- Fever is the only symptom. Your child has a fever if:
- Rectal, Ear or Forehead temperature: 100.4° F (38.0° C) or higher
- Oral or Mouth temperature: 100° F (37.8° C) or higher
- Under the arm (Armpit) temperature: 99° F (37.2° C) or higher
- Caution: Ear temperatures are not accurate before 6 months of age
- Caution: Forehead temperatures must be digital. Forehead strips are not accurate.
- Main cause: colds and other viral infections.
- Fever may be the only symptom for the first 24 hours. This often occurs with a viral illness. The start of symptoms (runny nose, cough, loose stools) are often delayed. In the case of Roseola, fever may be the only symptom for 2 or 3 days.
- Most often, you won’t know the cause of the fever until other symptoms develop.
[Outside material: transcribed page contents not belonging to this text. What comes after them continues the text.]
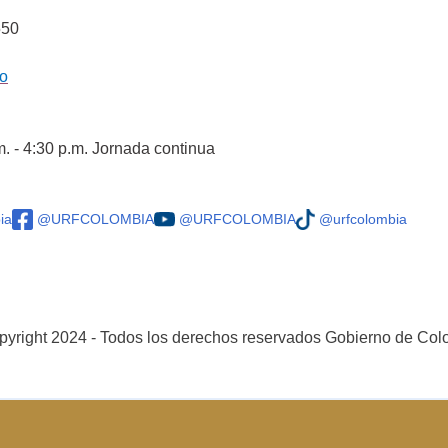
550
co
m. - 4:30 p.m. Jornada continua
ia
@URFCOLOMBIA
@URFCOLOMBIA
@urfcolombia
yright 2024 - Todos los derechos reservados Gobierno de Co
This may take 24 hours.
- Bacterial infections (as with a Strep throat or a kidney infection) also cause fever.
- Teething does not cause fever.
Fever and Crying
- Fever on its own shouldn’t cause much crying.
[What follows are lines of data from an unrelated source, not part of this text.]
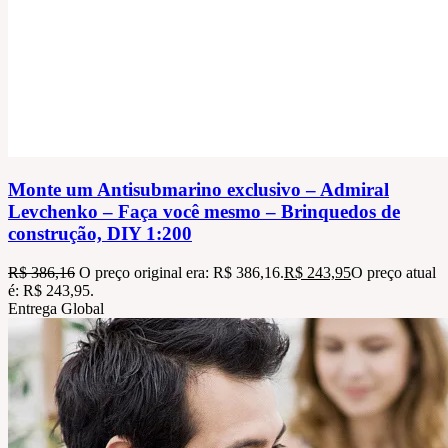
Monte um Antisubmarino exclusivo – Admiral
Levchenko – Faça você mesmo – Brinquedos de
construção, DIY 1:200
R$
386,16
O preço original era: R$ 386,16.
R$
243,95
O preço atual
é: R$ 243,95.
Entrega Global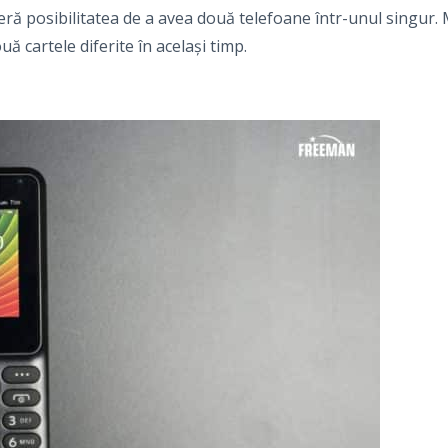
i oferă posibilitatea de a avea două telefoane într-unul singur
uă cartele diferite în același timp.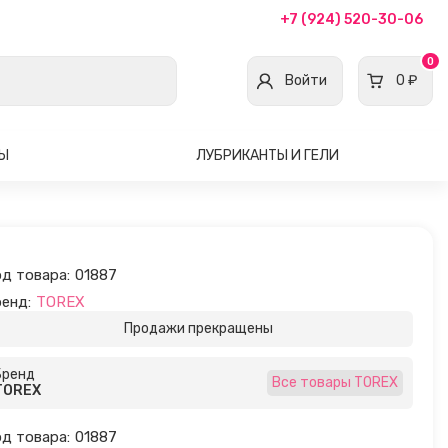
+7 (924) 520-30-06
0
Войти
0 ₽
ВЫ
ЛУБРИКАНТЫ И ГЕЛИ
д товара:
01887
енд:
TOREX
Продажи прекращены
Бренд
Все товары TOREX
TOREX
д товара:
01887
- Frequent crying in a child with fever is caused by pain until proven otherwise.
- Hidden causes can be ear infections, kidney infections, sore throats and meningitis.
Normal Temperature Range
- Rectal. A reading of 98.6° F (37° C) is just the average rectal temp. A normal low can be 96.8° F (36° C) in the morning. It can change to a high of 100.3° F (37.9° C) late in the day. This is a normal range.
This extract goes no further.